Does the description disclose side effects, auth requirements, rate limits, or destructive behavior?

No annotations are provided, so the description carries the full burden of behavioral disclosure. 'Compress' implies a mutation operation that likely reduces file size, but the description doesn't state whether this is lossy/lossless, what formats are supported, whether the original file is preserved, or what happens on failure. For a mutation tool with zero annotation coverage, this is a significant gap.

Agents need to know what a tool does to the world before calling it. Descriptions should go beyond structured annotations to explain consequences.

Conciseness5/5

Is the description appropriately sized, front-loaded, and free of redundancy?

The description is a single, efficient sentence with zero wasted words. It's appropriately sized for a tool with good schema documentation and gets straight to the point without unnecessary elaboration.

Shorter descriptions cost fewer tokens and are easier for agents to parse. Every sentence should earn its place.

Completeness2/5

Given the tool's complexity, does the description cover enough for an agent to succeed on first attempt?

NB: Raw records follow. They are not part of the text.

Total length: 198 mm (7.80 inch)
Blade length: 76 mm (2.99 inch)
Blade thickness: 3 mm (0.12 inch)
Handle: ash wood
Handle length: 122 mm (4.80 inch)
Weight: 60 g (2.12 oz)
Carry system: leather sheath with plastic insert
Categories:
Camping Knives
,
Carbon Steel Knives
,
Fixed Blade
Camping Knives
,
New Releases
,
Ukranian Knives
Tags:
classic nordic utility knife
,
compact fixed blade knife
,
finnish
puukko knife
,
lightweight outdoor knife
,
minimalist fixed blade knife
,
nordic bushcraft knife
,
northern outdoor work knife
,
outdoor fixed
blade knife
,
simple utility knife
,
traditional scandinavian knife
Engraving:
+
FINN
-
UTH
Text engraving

For a mutation tool with no annotations and no output schema, the description is inadequate. It doesn't explain what the tool returns, what side effects occur, what error conditions might arise, or how it differs from sibling tools. The 100% schema coverage helps with parameters, but overall completeness is poor for a tool that modifies files.

Complex tools with many parameters or behaviors need more documentation. Simple tools need less. This dimension scales expectations accordingly.

Parameters3/5

Does the description clarify parameter syntax, constraints, interactions, or defaults beyond what the schema provides?

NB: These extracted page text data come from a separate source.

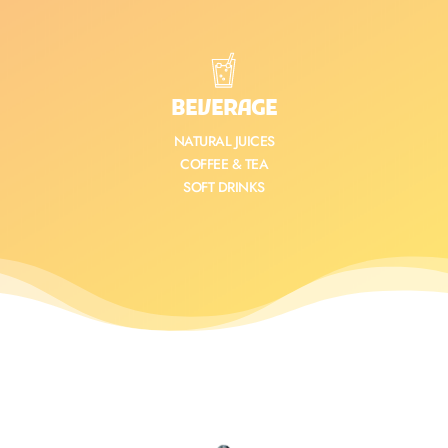
BEVERAGE
NATURAL JUICES
COFFEE & TEA
SOFT DRINKS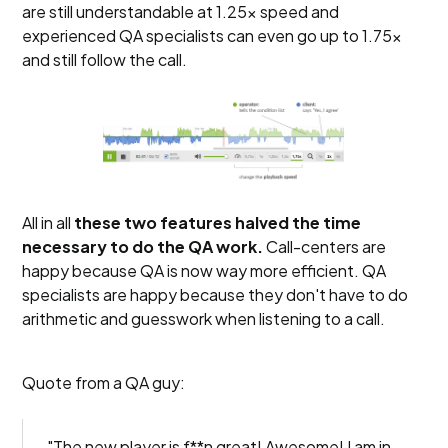
are still understandable at 1.25x speed and
experienced QA specialists can even go up to 1.75x
and still follow the call.
All in all
these two features halved the time
necessary to do the QA work.
Call-centers are
happy because QA is now way more efficient. QA
specialists are happy because they don't have to do
arithmetic and guesswork when listening to a call.
Quote from a QA guy:
"The new player is f**n great! Awesome! I am in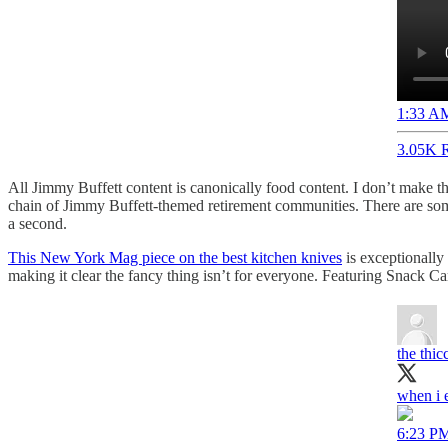
1:33 AM
3.05K R
All Jimmy Buffett content is canonically food content. I don’t make th
chain of Jimmy Buffett-themed retirement communities. There are some a
a second.
This New York Mag piece on the best kitchen knives
is exceptionally 
making it clear the fancy thing isn’t for everyone. Featuring Snack C
the thi
when i e
6:23 PM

Schema description coverage is 100%, so the schema already documents all four parameters thoroughly. The description adds minimal value beyond the schema - it mentions 'quality settings' which aligns with the 'quality' parameter but doesn't provide additional context about the other parameters (inputPath, outputPath, progressive). Baseline 3 is appropriate when the schema does the heavy lifting.

Input schemas describe structure but not intent. Descriptions should explain non-obvious parameter relationships and valid value ranges.

Purpose4/5

Does the description clearly state what the tool does and how it differs from similar tools?

The description clearly states the verb ('Compress') and resource ('an image') with the specific operation ('with quality settings'). It distinguishes from siblings like resize_image or convert_format by focusing on compression rather than dimension/format changes. However, it doesn't explicitly differentiate from all siblings (e.g., batch_resize might also affect file size).

Agents choose between tools based on descriptions. A clear purpose with a specific verb and resource helps agents select the right tool.

Usage Guidelines2/5

Does the description explain when to use this tool, when not to, or what alternatives exist?

The description provides no guidance on when to use this tool versus alternatives. It doesn't mention when compression is appropriate (e.g., for reducing file size), when not to use it (e.g., for lossless operations), or which sibling tools might be alternatives for related tasks like format conversion or resizing.

Agents often have multiple tools that could apply. Explicit usage guidance like "use X instead of Y when Z" prevents misuse.